All ratings are contained in the file ratings.csv
. Each line of this file after the header row represents one rating of one movie by one user, and has the following format:
userId,movieId,rating,timestamp
The lines within this file are ordered first by userId, then, within user, by movieId.
Ratings are made on a 5-star scale, with half-star increments (0.5 stars - 5.0 stars).
Timestamps represent seconds since midnight Coordinated Universal Time (UTC) of January 1, 1970.
All tags are contained in the file tags.csv
. Each line of this file after the header row represents one tag applied to one movie by one user, and has the following format:
userId,movieId,tag,timestamp
The lines within this file are ordered first by userId, then, within user, by movieId.
Tags are user-generated metadata about movies. Each tag is typically a single word or short phrase. The meaning, value, and purpose of a particular tag is determined by each user.
Timestamps represent seconds since midnight Coordinated Universal Time (UTC) of January 1, 1970.
Movie information is contained in the file movies.csv
. Each line of this file after the header row represents one movie, and has the following format:
movieId,title,genres
Movie titles are entered manually or imported from https://www.themoviedb.org/, and include the year of release in parentheses. Errors and inconsistencies may exist in these titles.
Genres are a pipe-separated list, and are selected from the following:
Identifiers that can be used to link to other sources of movie data are contained in the file links.csv
. Each line of this file after the header row represents one movie, and has the following format:
movieId,imdbId,tmdbId
movieId is an identifier for movies used by https://movielens.org. E.g., the movie Toy Story has the link https://movielens.org/movies/1.
imdbId is an identifier for movies used by http://www.imdb.com. E.g., the movie Toy Story has the link http://www.imdb.com/title/tt0114709/.
tmdbId is an identifier for movies used by https://www.themoviedb.org. E.g., the movie Toy Story has the link https://www.themoviedb.org/movie/862.
Use of the resources listed above is subject to the terms of each provider.
This data set includes a current copy of the Tag Genome.
The tag genome is a data structure that contains tag relevance scores for movies. The structure is a dense matrix: each movie in the genome has a value for every tag in the genome.

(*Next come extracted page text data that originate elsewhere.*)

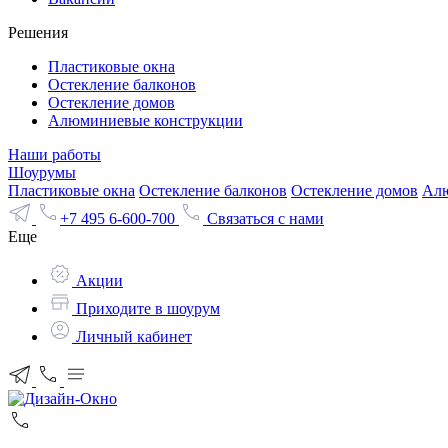
Решения
Пластиковые окна
Остекление балконов
Остекление домов
Алюминиевые конструкции
Наши работы
Шоурумы
Пластиковые окна
Остекление балконов
Остекление домов
Алю
+7 495 6-600-700
Связаться с нами
Еще
Акции
Приходите в шоурум
Личный кабинет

As described in this article, the tag genome encodes how strongly movies exhibit particular properties represented by tags (atmospheric, thought-provoking, realistic, etc.). The tag genome was computed using a machine learning algorithm on user-contributed content including tags, ratings, and textual reviews.
The genome is split into two files. The file genome-scores.csv
contains movie-tag relevance data in the following format:
movieId,tagId,relevance
The second file, genome-tags.csv
, provides the tag descriptions for the tag IDs in the genome file, in the following format:
tagId,tag
The tagId
values are generated when the data set is exported, so they may vary from version to version of the MovieLens data sets.
Please include the following citation if referencing tag genome data:
Jesse Vig, Shilad Sen, and John Riedl. 2012. The Tag Genome: Encoding Community Knowledge to Support Novel Interaction. ACM Trans. Interact. Intell. Syst. 2, 3: 13:1–13:44. https://doi.org/10.1145/2362394.2362395
Prior versions of the MovieLens dataset included either pre-computed cross-folds or scripts to perform this computation. We no longer bundle either of these features with the dataset, since most modern toolkits provide this as a built-in feature. If you wish to learn about standard approaches to cross-fold computation in the context of recommender systems evaluation, see LensKit for tools, documentation, and open-source code examples.